🤖 AI Summary
Transparent objects impede accurate depth sensing due to light refraction and reflection, while existing supervised methods rely on costly and labor-intensive ground-truth depth annotations. To address this, we propose a fully self-supervised depth completion framework that requires no labeled data. Our method leverages reliable depth measurements from non-transparent regions, synthetically simulates depth occlusions in transparent regions in a controllable manner, and employs the original (incomplete) depth map as a self-supervised reconstruction signal. We jointly optimize a depth completion network and a geometric consistency loss derived from reconstructions of non-transparent objects. Experiments demonstrate that our approach achieves performance comparable to fully supervised methods; moreover, pretraining on limited samples significantly improves generalization in few-shot scenarios. This work establishes an efficient, low-cost paradigm for depth perception of transparent objects.
📝 Abstract
The perception of transparent objects is one of the well-known challenges in computer vision. Conventional depth sensors have difficulty in sensing the depth of transparent objects due to refraction and reflection of light. Previous research has typically train a neural network to complete the depth acquired by the sensor, and this method can quickly and accurately acquire accurate depth maps of transparent objects.

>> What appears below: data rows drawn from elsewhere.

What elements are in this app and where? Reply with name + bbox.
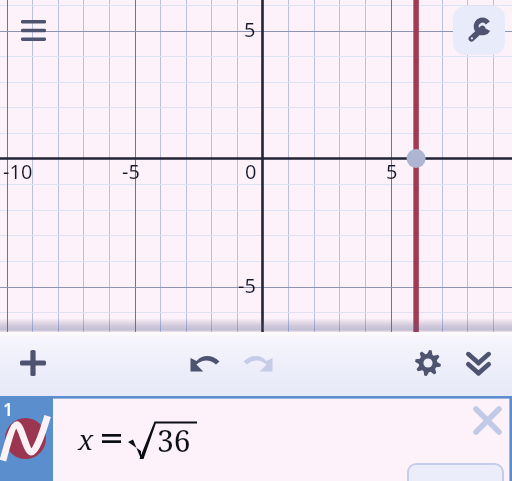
staticText: 0 [245, 158, 257, 185]
staticText: 1 [3, 397, 14, 422]
staticText: -10 [3, 158, 33, 185]
staticText: -5 [122, 158, 140, 185]
button[interactable]: Graph settings [453, 6, 505, 55]
button[interactable]: Result x = 6 [407, 463, 504, 481]
button[interactable]: Undo [181, 339, 229, 387]
button[interactable]: Settings [404, 339, 452, 387]
staticText: 5 [386, 158, 398, 185]
button[interactable]: Collapse keypad [454, 339, 502, 387]
button[interactable]: Open menu [9, 6, 57, 54]
staticText: 36 [157, 420, 191, 461]
button[interactable]: Expression 1 colour [0, 396, 53, 481]
staticText: -5 [238, 272, 256, 299]
button[interactable]: Add expression [9, 339, 57, 387]
staticText: 5 [244, 16, 256, 43]
staticText: x [78, 420, 94, 458]
button[interactable]: Delete expression [466, 399, 508, 441]
button[interactable]: Redo [234, 339, 282, 387]
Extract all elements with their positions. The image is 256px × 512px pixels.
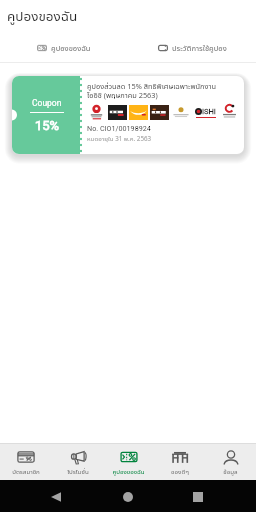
staticText: Coupon <box>32 98 62 108</box>
staticText: โปรโมชั่น <box>67 467 89 475</box>
staticText: บัตรสมาชิก <box>12 467 40 475</box>
button[interactable]: ข้อมูล <box>205 444 256 480</box>
button[interactable]: บัตรสมาชิก <box>0 444 52 480</box>
button[interactable]: ของดีๆ <box>154 444 205 480</box>
button[interactable]: Back <box>46 487 66 507</box>
button[interactable]: คูปองของฉัน <box>0 36 128 60</box>
button[interactable]: Recents <box>188 487 208 507</box>
staticText: ISHI <box>202 107 216 116</box>
staticText: คูปองของฉัน <box>51 43 91 53</box>
staticText: 15% <box>35 118 60 133</box>
staticText: ข้อมูล <box>223 467 238 475</box>
staticText: หมดอายุใน 31 พ.ค. 2563 <box>87 134 152 142</box>
staticText: ของดีๆ <box>171 467 189 475</box>
staticText: คูปองของฉัน <box>112 467 145 475</box>
staticText: คูปองส่วนลด 15% สิทธิพิเศษเฉพาะพนักงาน โ… <box>87 81 216 101</box>
button[interactable]: Coupon <box>12 76 244 154</box>
button[interactable]: คูปองของฉัน <box>103 444 154 480</box>
staticText: ประวัติการใช้คูปอง <box>172 43 227 53</box>
button[interactable]: โปรโมชั่น <box>52 444 103 480</box>
staticText: No. CIO1/00198924 <box>87 124 151 132</box>
button[interactable]: Home <box>118 487 138 507</box>
button[interactable]: ประวัติการใช้คูปอง <box>128 36 256 60</box>
staticText: คูปองของฉัน <box>7 7 78 25</box>
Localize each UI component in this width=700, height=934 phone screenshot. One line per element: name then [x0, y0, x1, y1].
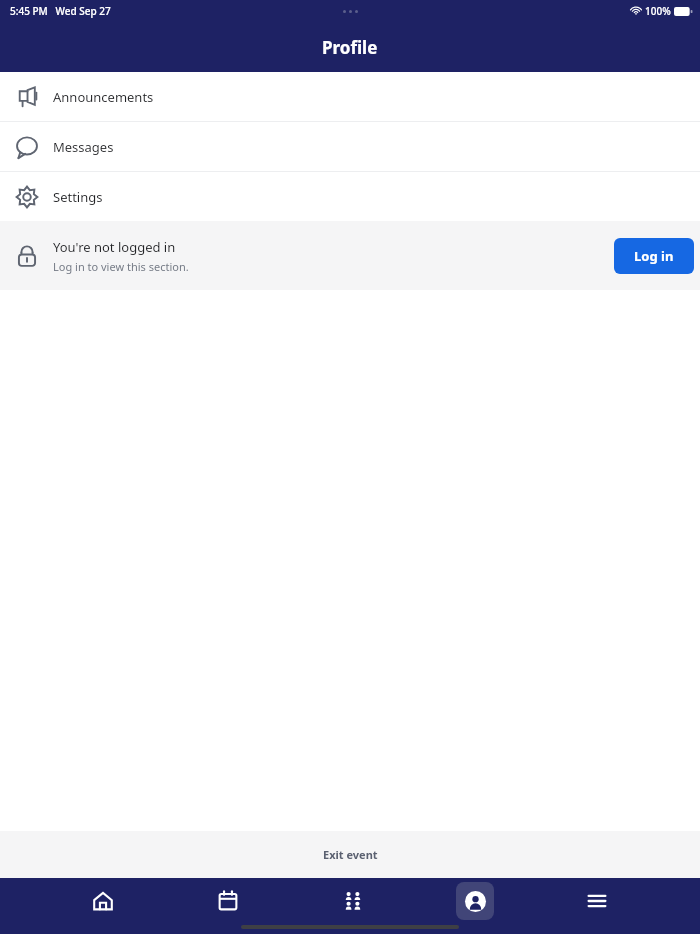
button[interactable]: Log in: [614, 238, 694, 274]
staticText: Profile: [322, 36, 378, 59]
staticText: 5:45 PM Wed Sep 27: [10, 4, 111, 18]
button[interactable]: Home: [81, 879, 125, 923]
staticText: Settings: [53, 188, 103, 206]
button[interactable]: Settings: [0, 172, 700, 221]
button[interactable]: Profile: [456, 882, 494, 920]
button[interactable]: Messages: [0, 122, 700, 171]
staticText: Exit event: [323, 847, 378, 862]
button[interactable]: Schedule: [206, 879, 250, 923]
staticText: Messages: [53, 138, 114, 156]
staticText: Log in to view this section.: [53, 259, 189, 274]
staticText: You're not logged in: [53, 238, 176, 256]
staticText: Log in: [634, 247, 674, 265]
staticText: 100%: [645, 4, 671, 18]
button[interactable]: More: [575, 879, 619, 923]
button[interactable]: Attendees: [331, 879, 375, 923]
button[interactable]: Announcements: [0, 72, 700, 121]
button[interactable]: Exit event: [0, 831, 700, 878]
staticText: Announcements: [53, 88, 154, 106]
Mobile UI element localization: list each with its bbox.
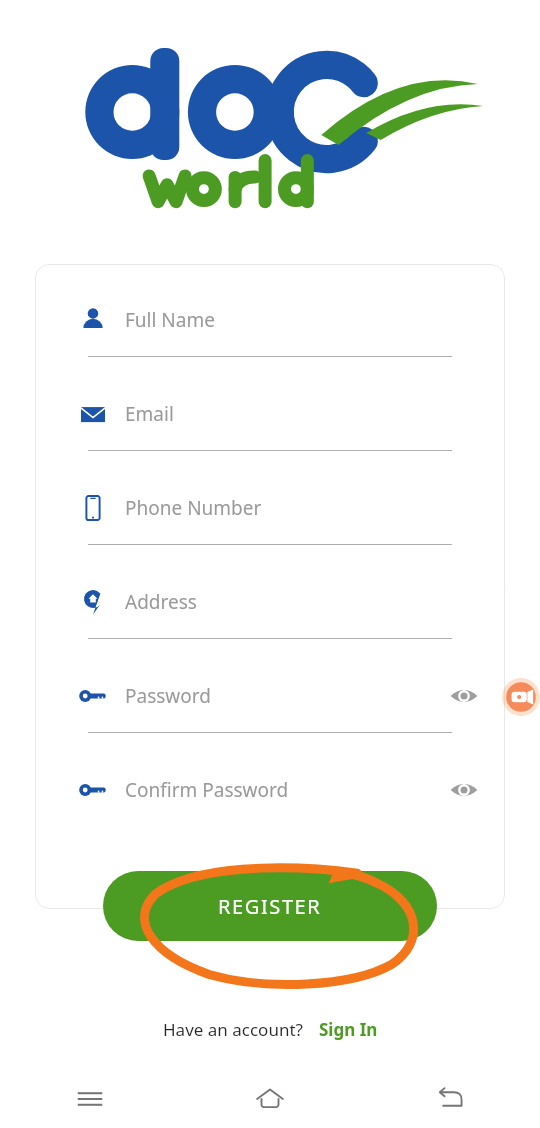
button[interactable]: Sign In xyxy=(319,1018,378,1041)
button[interactable]: Phone Number xyxy=(35,488,505,528)
staticText: REGISTER xyxy=(218,893,322,920)
staticText: Phone Number xyxy=(125,495,262,521)
button[interactable]: Confirm Password xyxy=(35,770,505,810)
staticText: Email xyxy=(125,401,174,427)
staticText: Address xyxy=(125,589,197,615)
button[interactable]: Full Name xyxy=(35,300,505,340)
button[interactable]: Recent apps xyxy=(58,1074,122,1124)
button[interactable]: REGISTER xyxy=(103,871,437,941)
button[interactable]: Password xyxy=(35,676,505,716)
staticText: Have an account? xyxy=(163,1018,303,1041)
button[interactable]: Video call xyxy=(502,669,540,725)
button[interactable]: Show password xyxy=(443,770,485,810)
staticText: Confirm Password xyxy=(125,777,289,803)
staticText: Password xyxy=(125,683,211,709)
button[interactable]: Address xyxy=(35,582,505,622)
button[interactable]: Show password xyxy=(443,676,485,716)
staticText: Sign In xyxy=(319,1018,378,1041)
staticText: Full Name xyxy=(125,307,215,333)
button[interactable]: Email xyxy=(35,394,505,434)
button[interactable]: Home xyxy=(238,1074,302,1124)
button[interactable]: Back xyxy=(418,1074,482,1124)
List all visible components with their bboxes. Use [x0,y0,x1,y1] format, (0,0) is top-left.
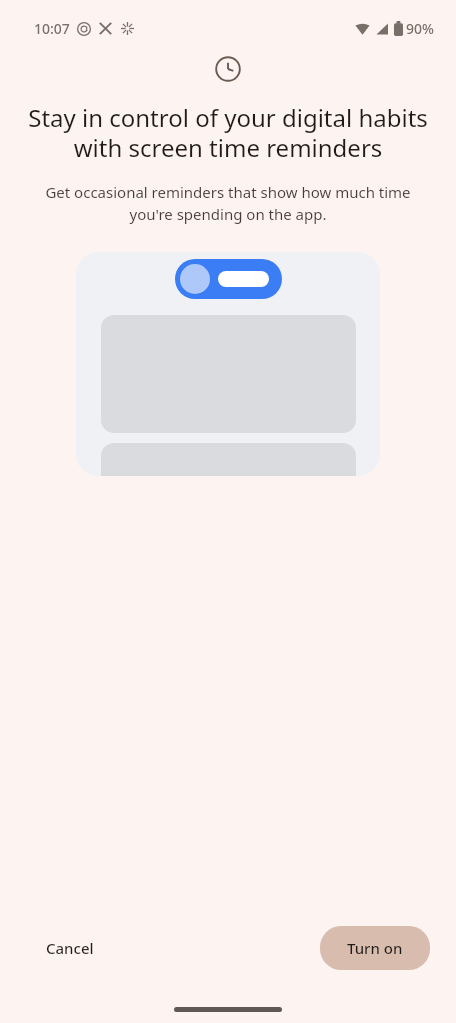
staticText: Stay in control of your digital habits w… [22,101,434,164]
staticText: 90% [406,19,434,38]
button[interactable]: Turn on [320,926,430,970]
staticText: Turn on [347,938,403,958]
staticText: 10:07 [34,19,70,38]
staticText: Cancel [46,938,94,958]
staticText: Get occasional reminders that show how m… [34,182,422,225]
other: Screen time [215,56,241,82]
button[interactable]: Cancel [26,927,114,969]
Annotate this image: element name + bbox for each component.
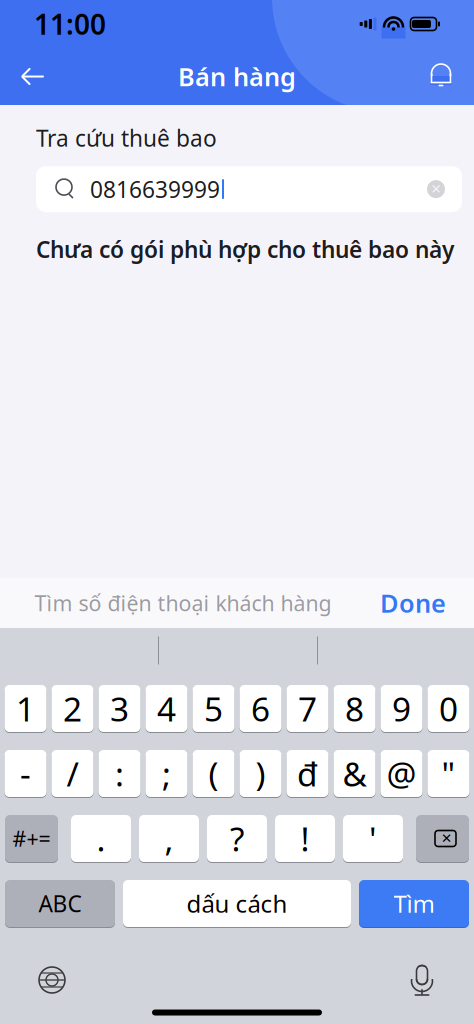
staticText: ABC — [38, 888, 82, 918]
button[interactable]: 5 — [192, 684, 234, 732]
staticText: 0816639999 — [90, 174, 220, 204]
button[interactable]: - — [4, 750, 46, 798]
button[interactable]: 3 — [98, 684, 140, 732]
staticText: đ — [297, 751, 318, 796]
button[interactable]: Back — [10, 54, 56, 100]
staticText: #+= — [12, 824, 50, 853]
button[interactable]: ABC — [5, 880, 115, 928]
staticText: . — [96, 816, 106, 861]
button[interactable]: ) — [240, 750, 282, 798]
button[interactable]: ; — [146, 750, 188, 798]
staticText: : — [115, 751, 124, 796]
staticText: 1 — [16, 686, 35, 731]
button[interactable]: 8 — [334, 684, 376, 732]
button[interactable]: 6 — [240, 684, 282, 732]
button[interactable]: Notifications — [418, 54, 464, 100]
staticText: ; — [162, 751, 171, 796]
staticText: / — [66, 751, 78, 796]
button[interactable]: Delete — [416, 814, 469, 862]
staticText: ( — [208, 751, 218, 796]
button[interactable]: 9 — [380, 684, 422, 732]
button[interactable]: / — [52, 750, 94, 798]
button[interactable]: Done — [366, 578, 460, 628]
button[interactable]: Change keyboard — [30, 958, 74, 1002]
staticText: ! — [300, 816, 310, 861]
button[interactable]: đ — [286, 750, 328, 798]
staticText: Tìm số điện thoại khách hàng — [34, 589, 332, 617]
button[interactable]: 0 — [428, 684, 470, 732]
button[interactable]: dấu cách — [123, 880, 351, 928]
button[interactable]: , — [139, 814, 199, 862]
staticText: ✕ — [430, 182, 442, 197]
button[interactable]: 4 — [146, 684, 188, 732]
button[interactable]: 2 — [52, 684, 94, 732]
staticText: 2 — [63, 686, 82, 731]
staticText: ? — [230, 816, 244, 861]
button[interactable]: Clear text — [418, 171, 454, 207]
staticText: ✕ — [441, 831, 452, 846]
staticText: dấu cách — [186, 888, 288, 920]
staticText: 11:00 — [34, 5, 106, 43]
staticText: 6 — [251, 686, 270, 731]
button[interactable]: : — [98, 750, 140, 798]
staticText: ) — [256, 751, 266, 796]
staticText: & — [342, 751, 366, 796]
button[interactable]: ? — [207, 814, 267, 862]
button[interactable]: ( — [192, 750, 234, 798]
staticText: 7 — [298, 686, 317, 731]
staticText: 8 — [345, 686, 364, 731]
staticText: 3 — [110, 686, 129, 731]
staticText: ' — [369, 816, 377, 861]
button[interactable]: ' — [343, 814, 403, 862]
staticText: 4 — [157, 686, 176, 731]
button[interactable]: Dictation — [400, 958, 444, 1002]
staticText: Tìm — [394, 888, 434, 920]
button[interactable]: #+= — [5, 814, 58, 862]
button[interactable]: Tìm — [359, 880, 469, 928]
button[interactable]: 7 — [286, 684, 328, 732]
button[interactable]: " — [428, 750, 470, 798]
staticText: - — [20, 751, 31, 796]
staticText: 9 — [392, 686, 411, 731]
staticText: , — [164, 816, 174, 861]
staticText: Done — [380, 586, 446, 620]
button[interactable]: ! — [275, 814, 335, 862]
staticText: Chưa có gói phù hợp cho thuê bao này — [36, 234, 454, 264]
staticText: " — [442, 751, 456, 796]
staticText: 0 — [439, 686, 458, 731]
button[interactable]: 1 — [4, 684, 46, 732]
button[interactable]: . — [71, 814, 131, 862]
staticText: @ — [386, 751, 416, 796]
button[interactable]: @ — [380, 750, 422, 798]
button[interactable]: & — [334, 750, 376, 798]
staticText: Bán hàng — [178, 60, 296, 93]
staticText: 5 — [204, 686, 223, 731]
staticText: Tra cứu thuê bao — [36, 123, 217, 153]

However, previous training relies on a large amount of annotation data for supervision, and the labeling of depth maps is costly. To tackle this challenge, we propose a new self-supervised method for training depth completion networks. Our method simulates the depth deficits of transparent objects within non-transparent regions and utilizes the original depth map as ground truth for supervision. Experiments demonstrate that our method achieves performance comparable to supervised approach, and pre-training with our method can improve the model performance when the training samples are small.